I went out for tea with Teresa yesterday and found myself prompting one of her self-reflective questions with Jesus telling the young man who had given away pretty much anything and then asked what else he had to do, to give up everything else. Reminded myself of it this morning, as I gently placed (if it wasn’t a heavy glass vase, it might conceivably have been ‘stuffed’) the last item that will fit into my storage unit into it. Having emptied my house to be rentable, storage is bankrupting me, and when I re-open the storage unit door, I wonder if I possibly need all this, and can’t I just get rid?
And it’s not all – there’s still furniture in the house, and there’s still a whole shed to clear (which, despite hating throwing things out environmentally, I have come to terms with that it will be a case of hiring a small skip for a day next summer), not to mention the large amount of stuff which fits into my Cambridge abode and a spread of more boxes at mum’s house. I cannot possibly need or want all of it.
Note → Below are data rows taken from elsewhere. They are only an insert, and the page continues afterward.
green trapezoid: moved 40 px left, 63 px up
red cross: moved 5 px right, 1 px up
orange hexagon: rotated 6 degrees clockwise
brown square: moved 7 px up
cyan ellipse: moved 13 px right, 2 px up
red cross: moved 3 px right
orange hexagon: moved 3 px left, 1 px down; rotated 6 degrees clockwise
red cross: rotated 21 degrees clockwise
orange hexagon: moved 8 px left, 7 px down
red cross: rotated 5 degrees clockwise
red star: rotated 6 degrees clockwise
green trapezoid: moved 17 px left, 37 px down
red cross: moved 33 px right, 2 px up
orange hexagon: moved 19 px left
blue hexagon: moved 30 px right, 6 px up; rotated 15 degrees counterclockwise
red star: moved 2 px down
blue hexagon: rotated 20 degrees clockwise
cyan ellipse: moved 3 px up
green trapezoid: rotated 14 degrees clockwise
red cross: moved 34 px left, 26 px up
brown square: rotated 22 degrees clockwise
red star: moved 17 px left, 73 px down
They say things like ‘if you haven’t worn it for a year, give it away’ – mostly for clothes, but then some of my favourite and now almost threadbare clothes I bought at least fifteen years ago. If it could be used, why bin it? I cleared through a lot of stuff last summer, and a lot of my remaining ‘stuff’ is books – mea culpa, I am both an academic and my father’s daughter. I also have at least three large boxes in storage marked ‘For The Parish’ – I feel like I shall arrive with a dowry – though whether those goodies get handed into my curacy or find a home in a shed waiting for my own parish and the right moment is yet to be revealed.
I have plates and pots and glasses and paintings and stuff. I could draw a line under everything that isn’t with me in Cambridge, because clearly those are the things that I need/can’t live without. Except that they’re the things I need for what I’m currently doing in Cambridge, not for general life, and even then I keep looking for things that I know I own and realising with sinking heart that I can perfectly visualise which box said item is in. I am so looking forward to having my things around me again.
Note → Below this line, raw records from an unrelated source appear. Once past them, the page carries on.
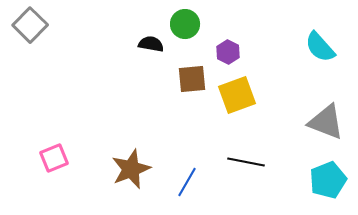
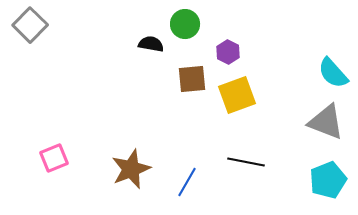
cyan semicircle: moved 13 px right, 26 px down
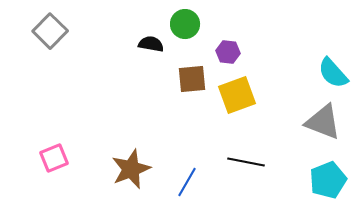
gray square: moved 20 px right, 6 px down
purple hexagon: rotated 20 degrees counterclockwise
gray triangle: moved 3 px left
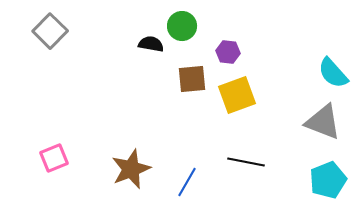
green circle: moved 3 px left, 2 px down
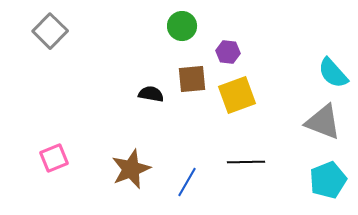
black semicircle: moved 50 px down
black line: rotated 12 degrees counterclockwise
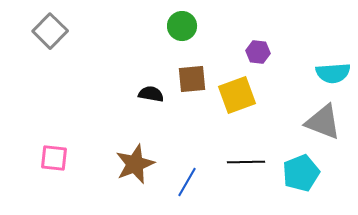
purple hexagon: moved 30 px right
cyan semicircle: rotated 52 degrees counterclockwise
pink square: rotated 28 degrees clockwise
brown star: moved 4 px right, 5 px up
cyan pentagon: moved 27 px left, 7 px up
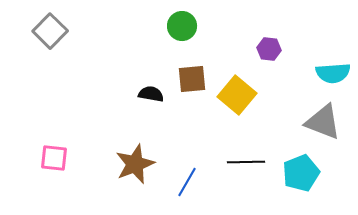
purple hexagon: moved 11 px right, 3 px up
yellow square: rotated 30 degrees counterclockwise
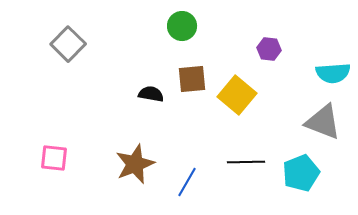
gray square: moved 18 px right, 13 px down
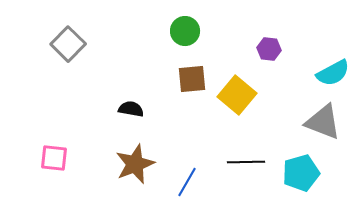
green circle: moved 3 px right, 5 px down
cyan semicircle: rotated 24 degrees counterclockwise
black semicircle: moved 20 px left, 15 px down
cyan pentagon: rotated 6 degrees clockwise
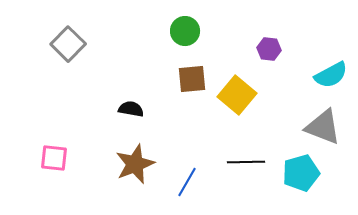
cyan semicircle: moved 2 px left, 2 px down
gray triangle: moved 5 px down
And this makes me feel bad, because genuinely I’m not a particularly materialistic person (take the clothes I’m wearing out from fifteen years ago). Yes, you could get some techie geekery from me, but I don’t own a tv, a dvd player (although my screen attached to my pc does both these, not that I’ve learnt how to put a dvd in it yet) or an ipod or a fancy phone – mine was the cheapest smart phone in the shop when my 8 year-old samsung died, and I bought it, shame to say, purely because it was pink. I have little jewelry to speak of, in hindsight rather mirroring my grandmother’s attitude after a burglar took all her beautiful jewelry never to buy anything of any value again. Beyond 21st presents, not all of which survived my own burglary, nothing much to speak of there either.
So what’s in my boxes? And why haven’t I given more of it/them/stuff away? Or thrown it out? I’ve decided I probably need more time to lose more stuff. I did do (no, really) a huge amount of clearing last summer, and I’m much better these days at not collecting so much in the first place, but I’m tired, tired of living out of boxes, tired of having stuff I want to find for myself or to lend or give to someone else, in a box in a different city. Too tired physically and emotionally to skip more now. When I can put down roots next summer, things will be re-sorted as they come in. For now, enough.
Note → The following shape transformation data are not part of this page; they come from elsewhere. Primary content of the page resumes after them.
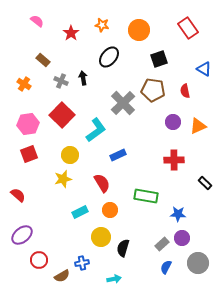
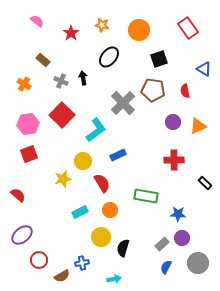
yellow circle at (70, 155): moved 13 px right, 6 px down
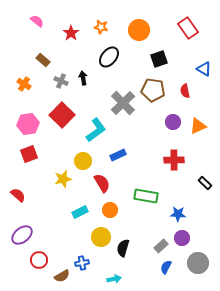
orange star at (102, 25): moved 1 px left, 2 px down
gray rectangle at (162, 244): moved 1 px left, 2 px down
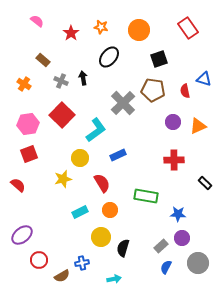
blue triangle at (204, 69): moved 10 px down; rotated 14 degrees counterclockwise
yellow circle at (83, 161): moved 3 px left, 3 px up
red semicircle at (18, 195): moved 10 px up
And then I come back to how much I need to live with. And I remember the young man who Jesus told to give up everything everything, not just lots everything.
And I look longingly into my storage unit to boxes which I can’t even reach at the moment and I think about lives on hold, or which wouldn’t fit in to the smallest storage unit like mine. I remember the blog post about my dream home, with lockers for people to keep things safe, and how many of Sacred Trinity’s regular visitors this summer don’t even have enough to fill one of my lockers, and I am ashamed. I am comfortable and warm (now the heating’s fixed) and when I look around after all the boxes and clearout I still see stuff. And I am ashamed, and I am grateful and I am looking forward to unpacking those boxes into a space where I can begin – hopefully – to be useful to other people again.
And I pray for those people, who pack their lives into storage units because their families have broken up and they have had to move out, those whose jobs have been lost and moves have had to be made, those who have emptied deceased relatives’ houses and can’t yet bring themselves to throw away treasured memories from childhoods, and those who will never need a storage unit, for whom a storage unit might be the biggest space they’ve ever had to call their own, dry, warm and safe…




A beautiful post. The next academic year will be over before you know it and things really start to get even better with lots more questions to find.